▶ [Records to process]:
***

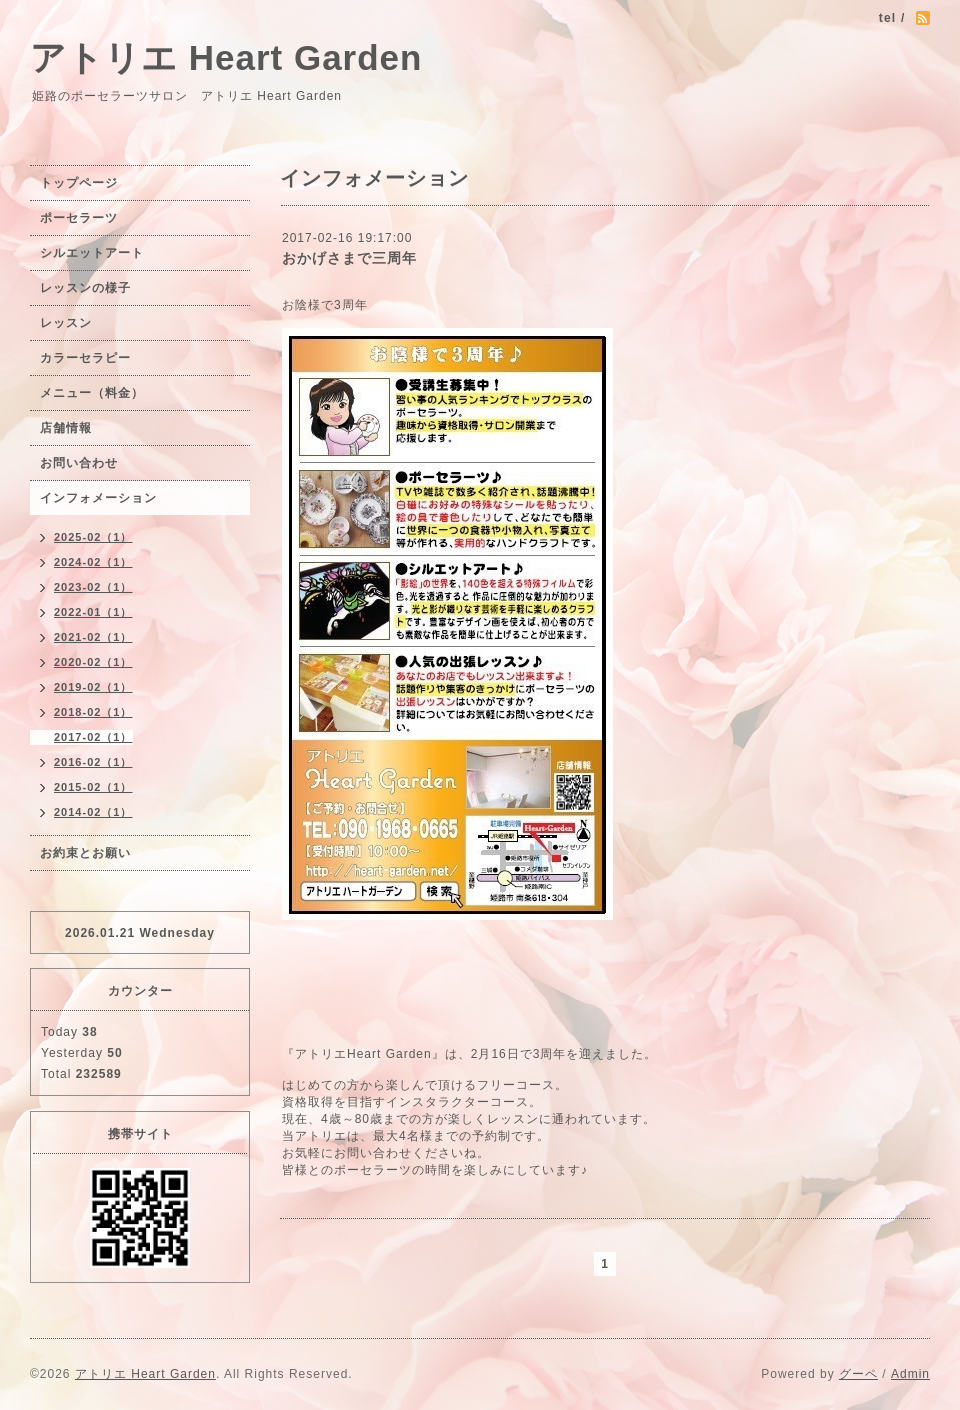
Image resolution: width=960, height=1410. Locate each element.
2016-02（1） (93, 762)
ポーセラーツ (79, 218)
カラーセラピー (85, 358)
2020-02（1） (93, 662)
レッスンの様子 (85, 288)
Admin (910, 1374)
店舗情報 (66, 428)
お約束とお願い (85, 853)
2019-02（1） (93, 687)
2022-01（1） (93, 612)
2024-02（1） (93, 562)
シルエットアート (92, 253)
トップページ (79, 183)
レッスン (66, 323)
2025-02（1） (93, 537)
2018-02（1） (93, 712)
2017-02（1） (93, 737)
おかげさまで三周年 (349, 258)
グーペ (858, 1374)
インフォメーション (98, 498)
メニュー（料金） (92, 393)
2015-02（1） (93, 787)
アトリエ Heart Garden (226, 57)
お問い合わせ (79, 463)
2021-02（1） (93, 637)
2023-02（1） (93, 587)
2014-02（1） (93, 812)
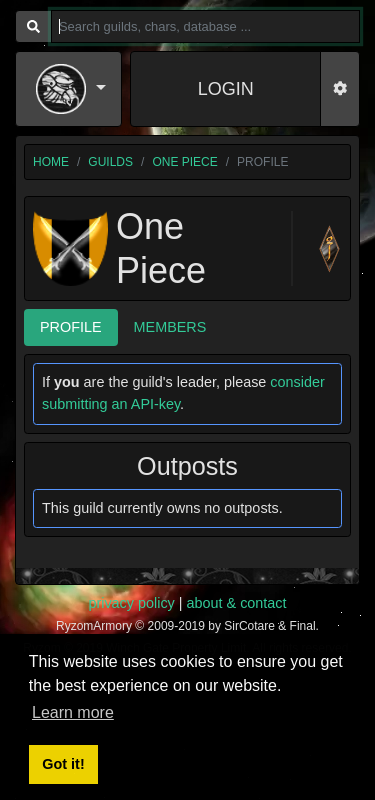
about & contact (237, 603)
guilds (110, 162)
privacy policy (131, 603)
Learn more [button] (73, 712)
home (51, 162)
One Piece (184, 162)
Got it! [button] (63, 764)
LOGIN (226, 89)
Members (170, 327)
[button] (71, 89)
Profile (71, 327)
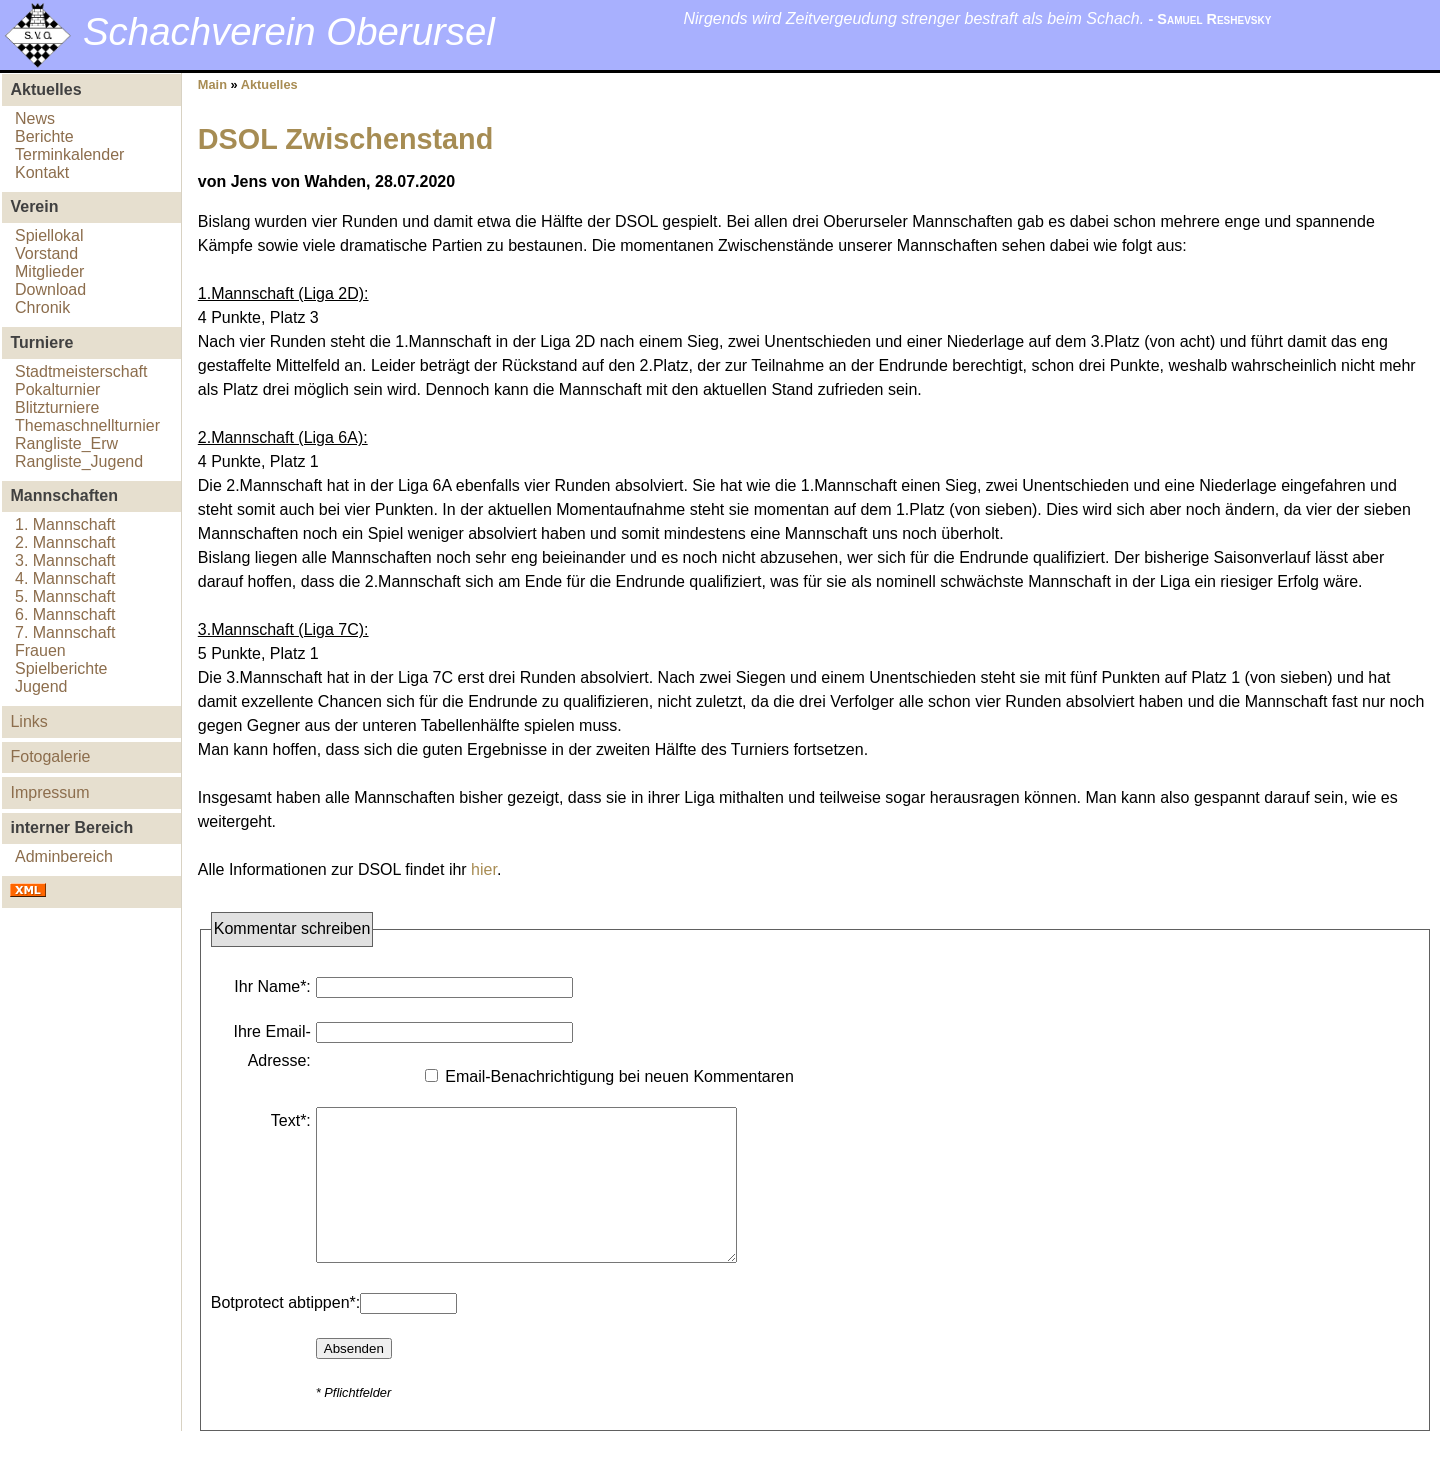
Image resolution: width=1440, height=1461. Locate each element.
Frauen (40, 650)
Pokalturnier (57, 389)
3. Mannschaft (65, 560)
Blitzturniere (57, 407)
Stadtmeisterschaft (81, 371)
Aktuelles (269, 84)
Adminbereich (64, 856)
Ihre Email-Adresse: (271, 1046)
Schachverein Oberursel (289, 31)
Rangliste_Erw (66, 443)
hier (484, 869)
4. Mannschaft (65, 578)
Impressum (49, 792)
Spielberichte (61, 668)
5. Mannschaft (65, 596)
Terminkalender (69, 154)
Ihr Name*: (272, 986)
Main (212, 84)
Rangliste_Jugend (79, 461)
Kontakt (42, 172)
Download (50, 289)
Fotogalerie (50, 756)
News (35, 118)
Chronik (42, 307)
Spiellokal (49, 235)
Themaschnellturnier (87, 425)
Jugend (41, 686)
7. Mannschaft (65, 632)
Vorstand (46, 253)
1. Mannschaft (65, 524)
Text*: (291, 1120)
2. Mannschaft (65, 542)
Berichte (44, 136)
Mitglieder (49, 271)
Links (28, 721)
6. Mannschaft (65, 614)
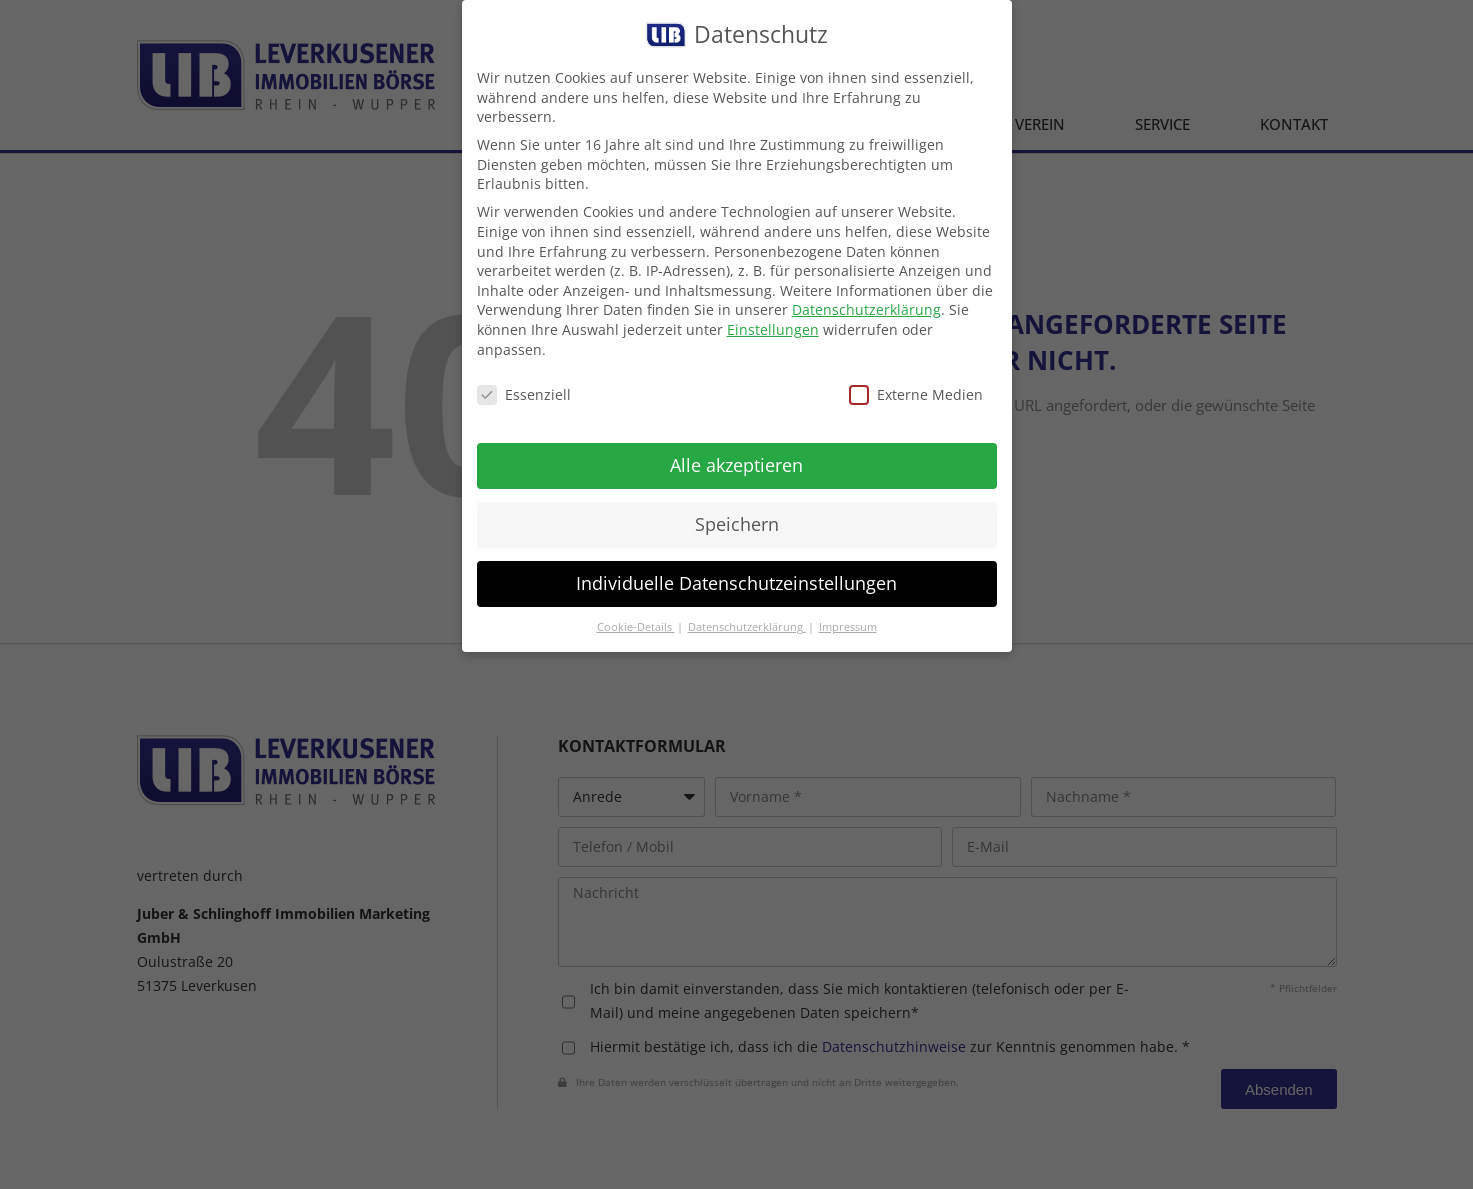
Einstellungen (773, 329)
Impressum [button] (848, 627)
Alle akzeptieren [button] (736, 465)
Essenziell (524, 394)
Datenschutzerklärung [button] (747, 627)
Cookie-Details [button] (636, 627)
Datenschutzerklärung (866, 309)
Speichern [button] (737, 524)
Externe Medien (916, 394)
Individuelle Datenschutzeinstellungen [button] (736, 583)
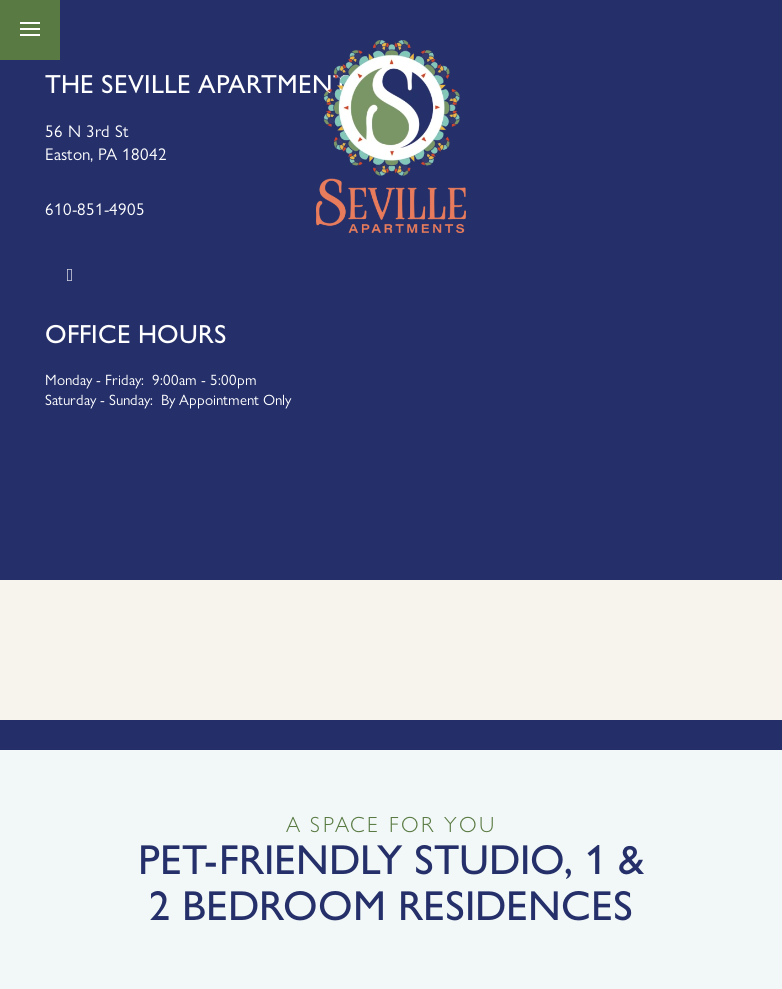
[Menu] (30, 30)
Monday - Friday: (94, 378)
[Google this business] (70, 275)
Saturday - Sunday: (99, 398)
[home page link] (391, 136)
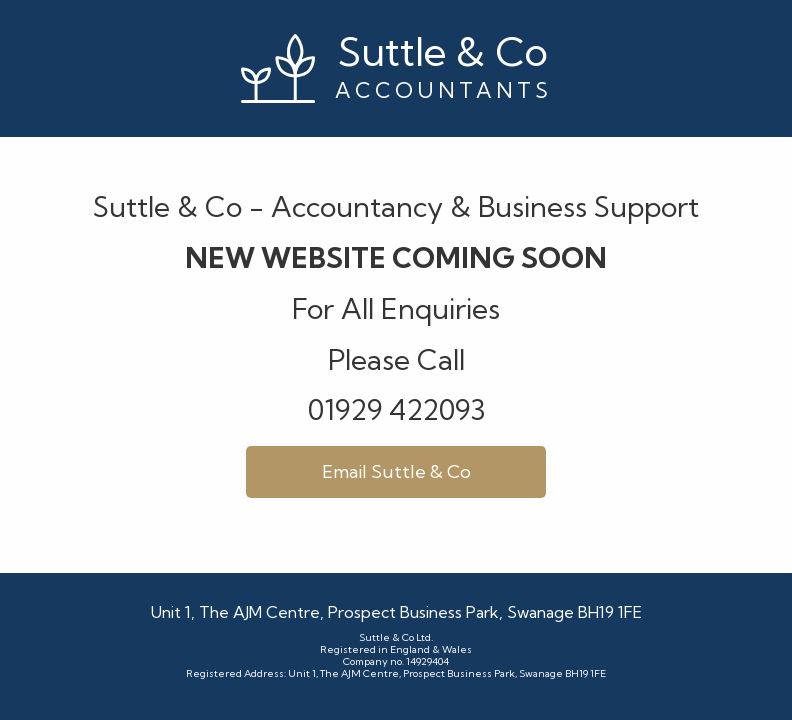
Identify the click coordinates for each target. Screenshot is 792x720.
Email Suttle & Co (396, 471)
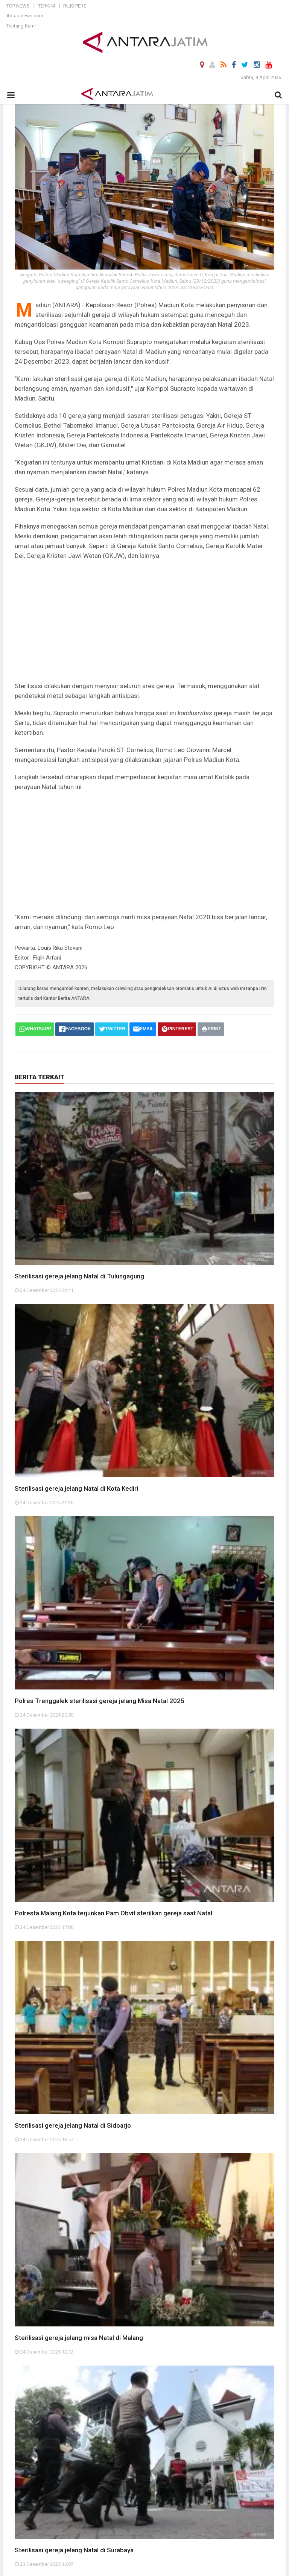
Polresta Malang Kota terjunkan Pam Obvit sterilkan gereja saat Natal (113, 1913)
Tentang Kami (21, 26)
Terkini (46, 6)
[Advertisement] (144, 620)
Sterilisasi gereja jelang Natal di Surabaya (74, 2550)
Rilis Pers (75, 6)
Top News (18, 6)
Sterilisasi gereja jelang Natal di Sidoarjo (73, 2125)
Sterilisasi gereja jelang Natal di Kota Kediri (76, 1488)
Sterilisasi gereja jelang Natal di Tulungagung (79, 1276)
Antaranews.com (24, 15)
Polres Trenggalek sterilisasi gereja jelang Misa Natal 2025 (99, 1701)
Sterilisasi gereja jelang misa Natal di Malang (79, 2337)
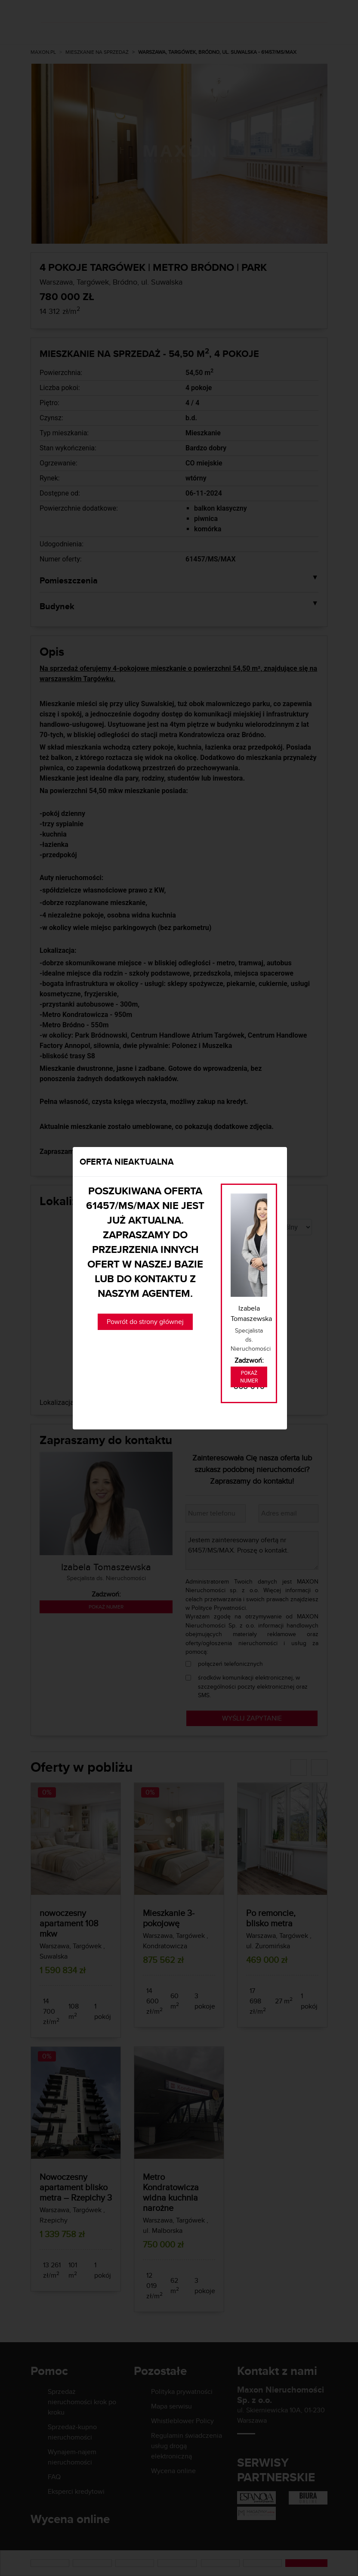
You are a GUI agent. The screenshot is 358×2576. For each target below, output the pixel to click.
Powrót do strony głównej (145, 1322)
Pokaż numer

***

▶ [Work instruction]:
When a line in the data above contains the string "jelang", copy that line.

▶ [Exercise answer]:
Sterilisasi gereja jelang Natal di Surabaya (74, 2550)
Sterilisasi gereja jelang Natal di Sidoarjo (73, 2125)
Sterilisasi gereja jelang Natal di Kota Kediri (76, 1488)
Sterilisasi gereja jelang Natal di Tulungagung (79, 1276)
Polres Trenggalek sterilisasi gereja jelang Misa Natal 2025 (99, 1701)
Sterilisasi gereja jelang misa Natal di Malang (79, 2337)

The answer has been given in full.